All entries must be repeated exactly. No picture should appear in the result.

[Stored data entries]
————
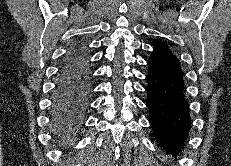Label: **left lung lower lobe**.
<instances>
[{
  "mask_svg": "<svg viewBox=\"0 0 231 166\" xmlns=\"http://www.w3.org/2000/svg\"><path fill=\"white\" fill-rule=\"evenodd\" d=\"M147 64L149 122L159 145L177 155L191 128L183 71L167 43L160 40L154 41Z\"/></svg>",
  "mask_w": 231,
  "mask_h": 166,
  "instance_id": "left-lung-lower-lobe-1",
  "label": "left lung lower lobe"
}]
</instances>
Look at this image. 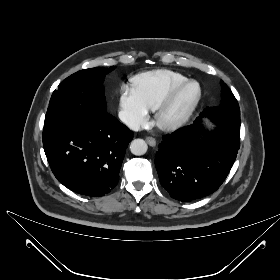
————
- TASK SOLUTION -
Label: **left lung lower lobe**.
<instances>
[{
  "mask_svg": "<svg viewBox=\"0 0 231 166\" xmlns=\"http://www.w3.org/2000/svg\"><path fill=\"white\" fill-rule=\"evenodd\" d=\"M147 64L149 122L159 145L177 155L191 128L183 71L167 43L160 40L154 41Z\"/></svg>",
  "mask_w": 231,
  "mask_h": 166,
  "instance_id": "left-lung-lower-lobe-1",
  "label": "left lung lower lobe"
}]
</instances>
Look at this image. 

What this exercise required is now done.